Guillem Vicens
Guillem Vicens

Reputation: 3996

Build automation for Delphi + Oracle

at my work we are presently looking for a automated build tool. We have googled quite a bit, but there are so many possibilities we are not sure which tool is the best option, to be honest.

We are not even sure there is one that fits our needs. It should have as many as possible from following features:

  1. Integration with Subversion, meaning it should be able to do both updates and commits.
  2. Diff tool or ability to integrate with one, and capability of auto-merging files (well, at least not the problematic ones).
  3. Delphi build automation, using the command line compiler.
  4. Integration with Oracle, meaning having the ability to run SQL scripts and compiling PL/SQL packages, functions, etc.
  5. Sending of e-mails with build status (I guess this is something all of them have).

Additional functionalities would be welcome but are not needed at the moment. Anything in the line of getting at least points 1 and 2 would be great.

If anyone could point us to some particular tool we would be very grateful.

Thanks in advance and best regards

Upvotes: 4

Views: 1181

Answers (6)

Kenneth Cochran
Kenneth Cochran

Reputation: 12064

I'm surprised no one has mentioned Hudson. Most build tools seem to target a specific language or platform. Hudson takes a different approach. It provides a plugin architecture so you can create a build server that fits your needs. The project itself is written in Java but is entirely self contained (with the exception that it depends on the JRE of course). It uses its own built-in web server to provide a user interface.

Embarcadero uses Hudson extensively and there are several great how to articles to get you started

And if you need commercial support the original author has started a company that provides a custom version as well as technical support.

Upvotes: 2

mjn
mjn

Reputation: 36634

Apache Ant is open source and contains many tasks out of the box, and a very feature complete scripting and dependency management environment.

Also available: zip/unzip, tar/untar, xmlvalidate, xslt, ftp, telnet, scp, sshexec, cab, ...

Upvotes: 3

lukeck
lukeck

Reputation: 4758

We use FinalBuilder to handle requirements 1, 3, 4 and 5 and Beyond Compare to handle requirement 2 and have been very happy with both of these tools.

Upvotes: 3

user160694
user160694

Reputation:

Check also Automated Build Studio from AutomatedQA, it has many of the features you ask for.

Upvotes: 3

Conor Boyd
Conor Boyd

Reputation: 1034

I've been using CruiseControl.NET as a Continuous Integration server for our Delphi builds, which integrates quite nicely with NAnt as a build scripting language.

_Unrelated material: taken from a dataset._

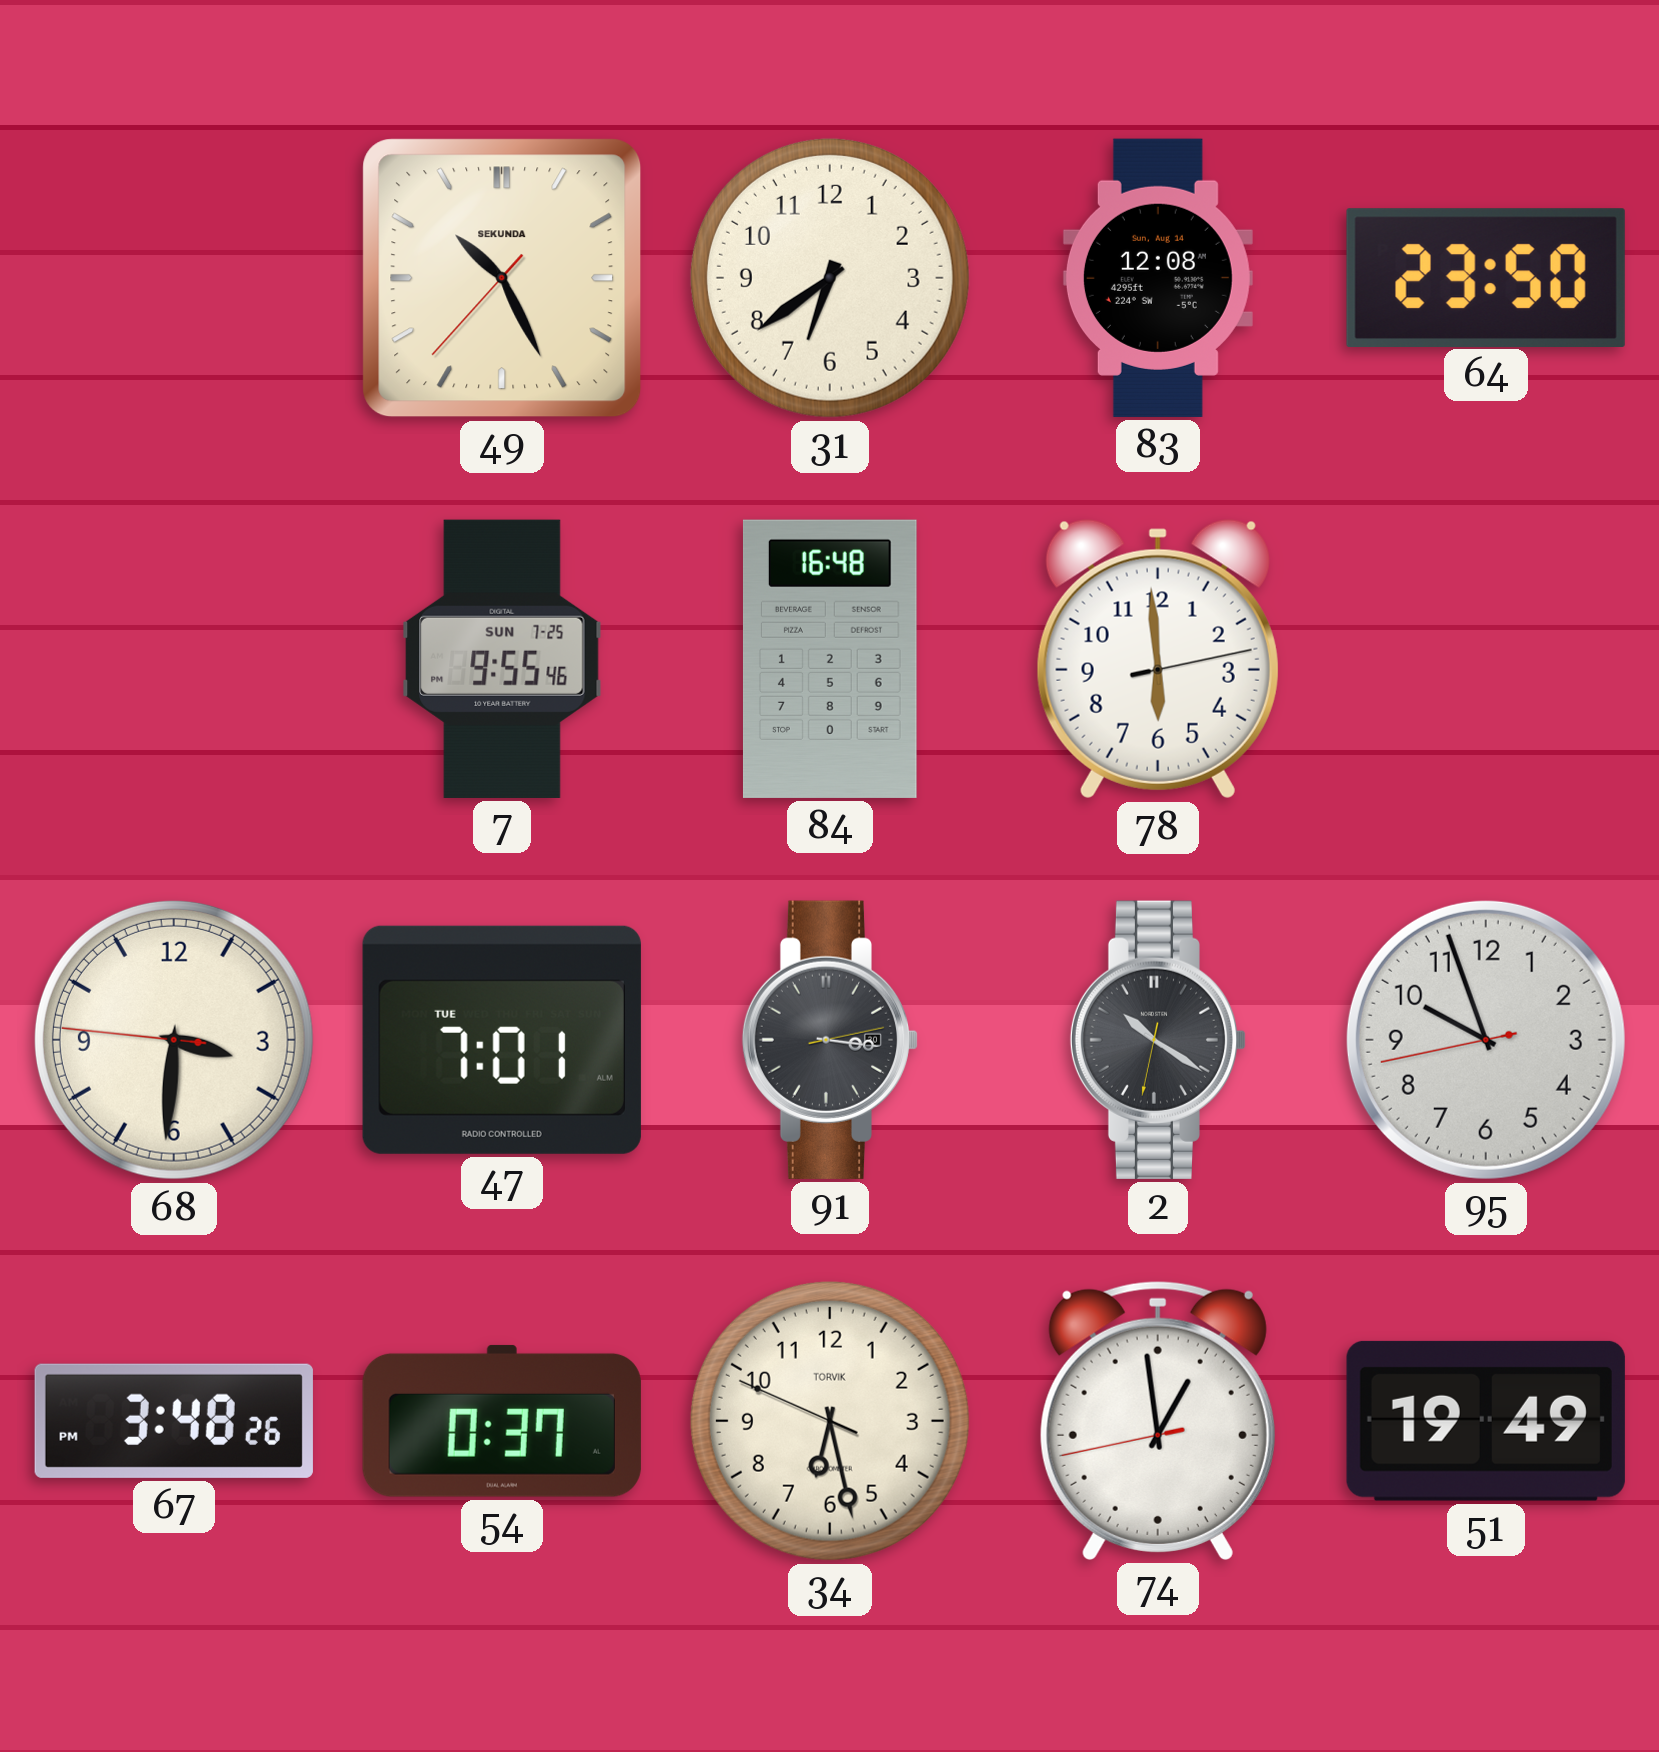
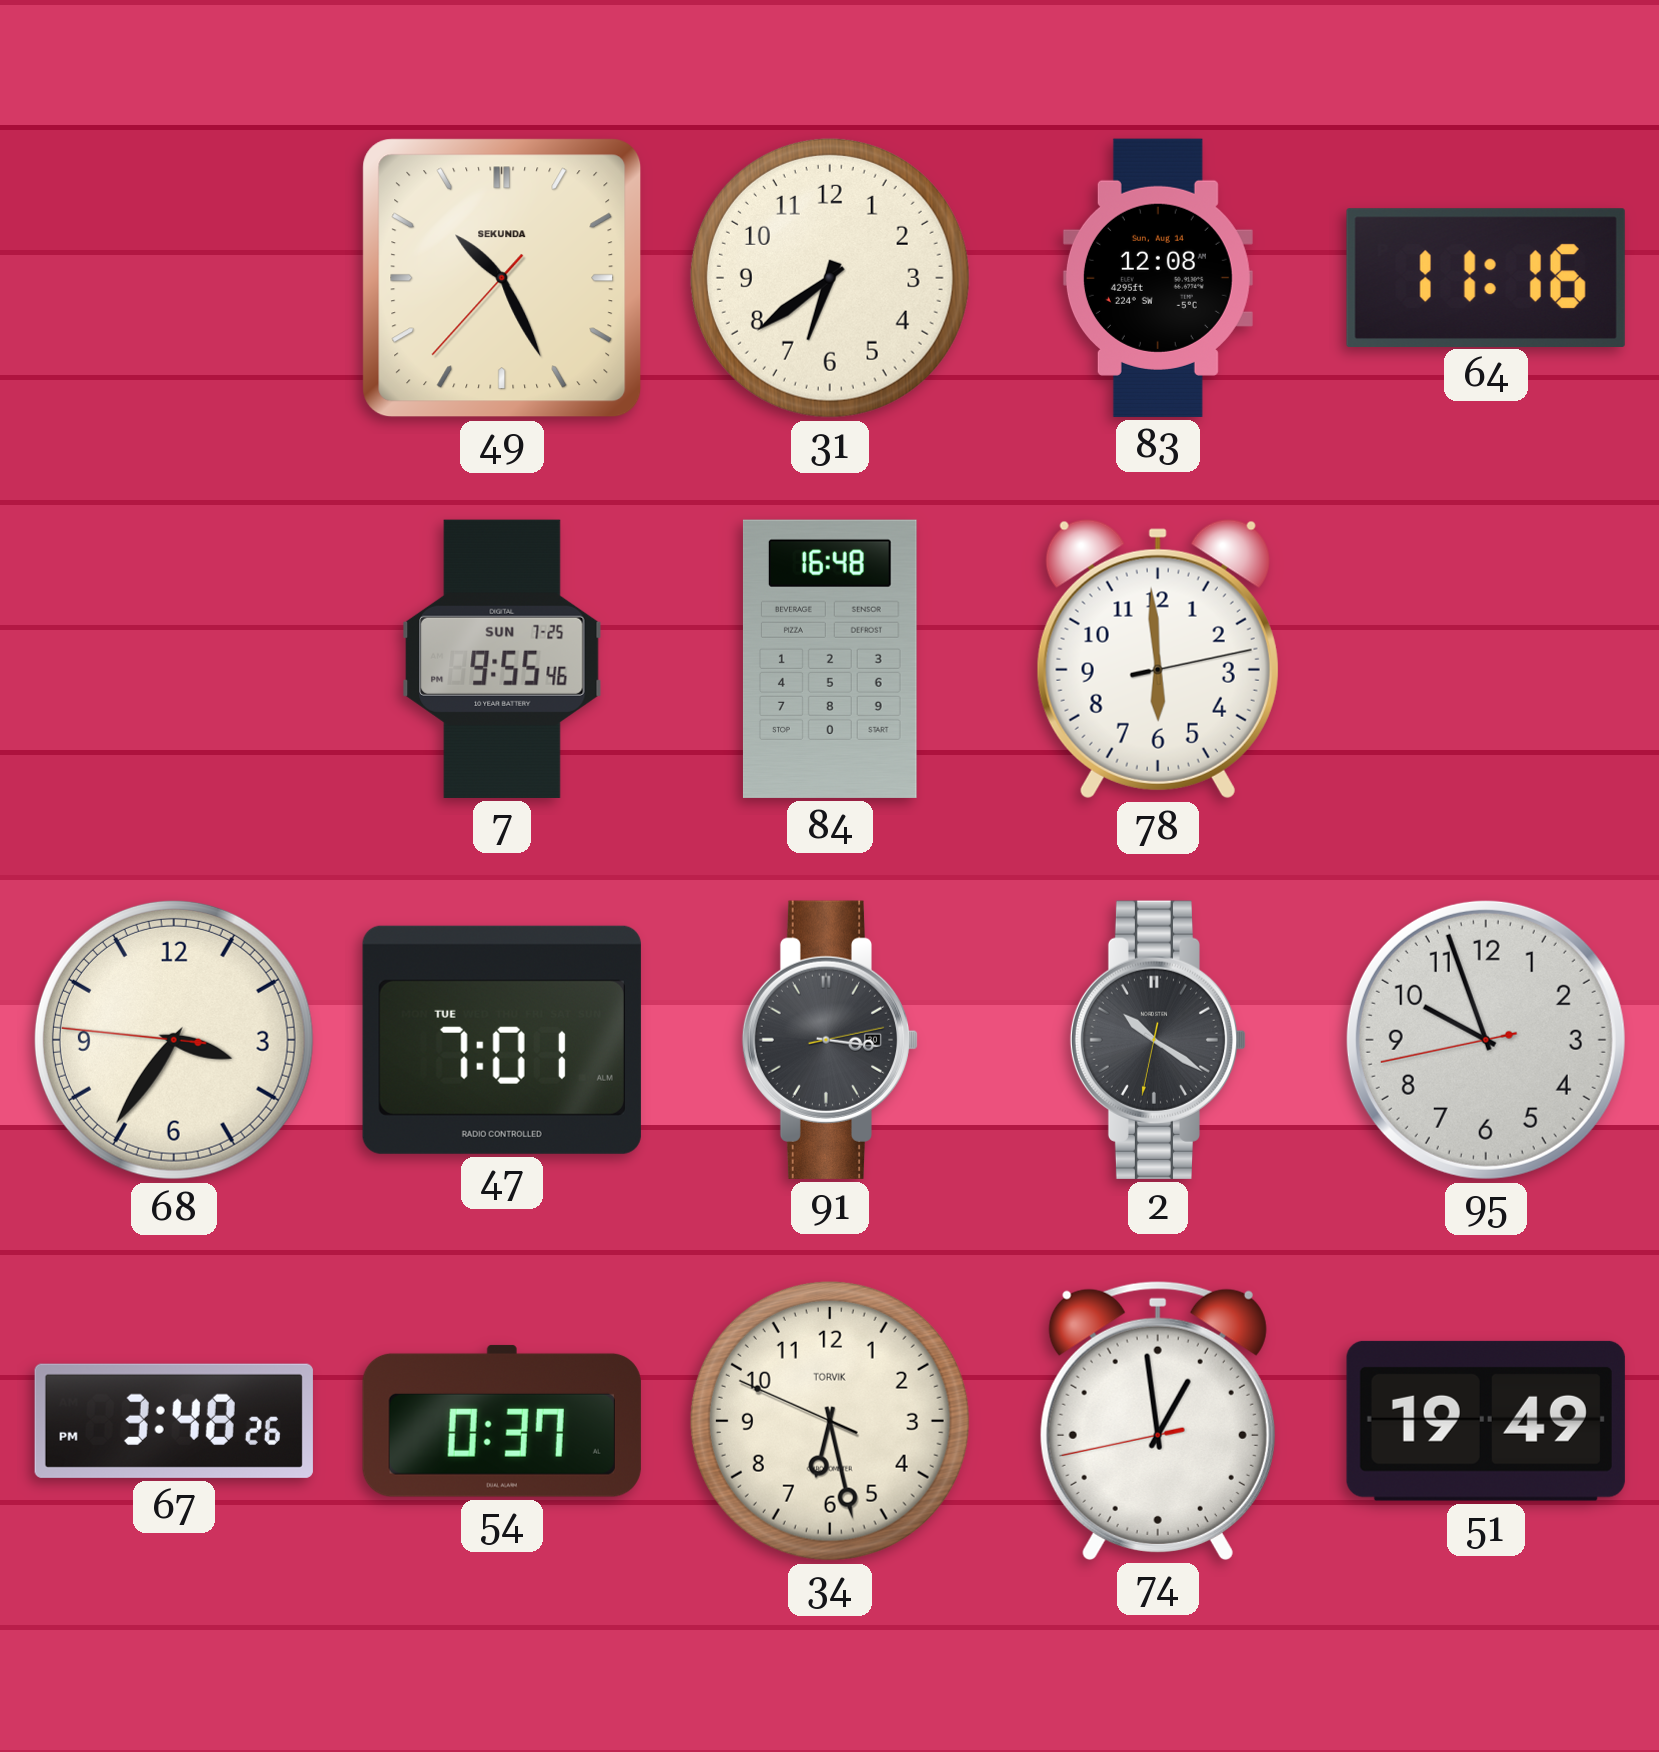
64: 23:50 -> 11:16
68: 3:30 -> 3:35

Forgetting about CC.NET, simply using NAnt would provide most/all of what you need, I think.

Combined with the extra NAnt-Contrib library of extra tasks, I have implemented everything you mention with the exception of the Oracle integration. However, you can easily invoke commandline stuff from within NAnt scripts, or write your own NAnt tasks using any .NET language.

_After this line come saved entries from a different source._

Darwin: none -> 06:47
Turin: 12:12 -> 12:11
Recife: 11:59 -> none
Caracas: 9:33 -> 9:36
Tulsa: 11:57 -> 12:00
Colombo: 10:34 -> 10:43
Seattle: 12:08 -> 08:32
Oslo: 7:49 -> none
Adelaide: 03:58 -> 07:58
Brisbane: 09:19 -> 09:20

NAnt has tasks for integrating with Subversion, or you can simply invoke the svn command line client.

I have invoked BeyondCompare as a diff tool from within my NAnt scripts, used NAnt to send customised HTML emails and execute Installshield builds, along with obviously executing the commmand line Delphi compiler and resource compiler.

NAnt is free and open-source, it's worth checking out.

Upvotes: 4

marc_s
marc_s

Reputation: 754258

For my Delphi projects, I was using FinalBuilder (itself a Delphi app) way back when. I was always very happy with the product, and it worked very well.

In the meantime, they also launched a Server version of the build tool, so you can set up a full build server and have your code built there.

Another worthy contender back in those days used to be Visual Build - feature by feature the two almost match up, but the "feel" of the app, the ease of use, was with Finalbuilder, in my personal opinion.

I'm not sure if any of the two has direct and specific Oracle support, but at least Finalbuilder can run anything that can be run from the command line, so that should give you plenty of options, really.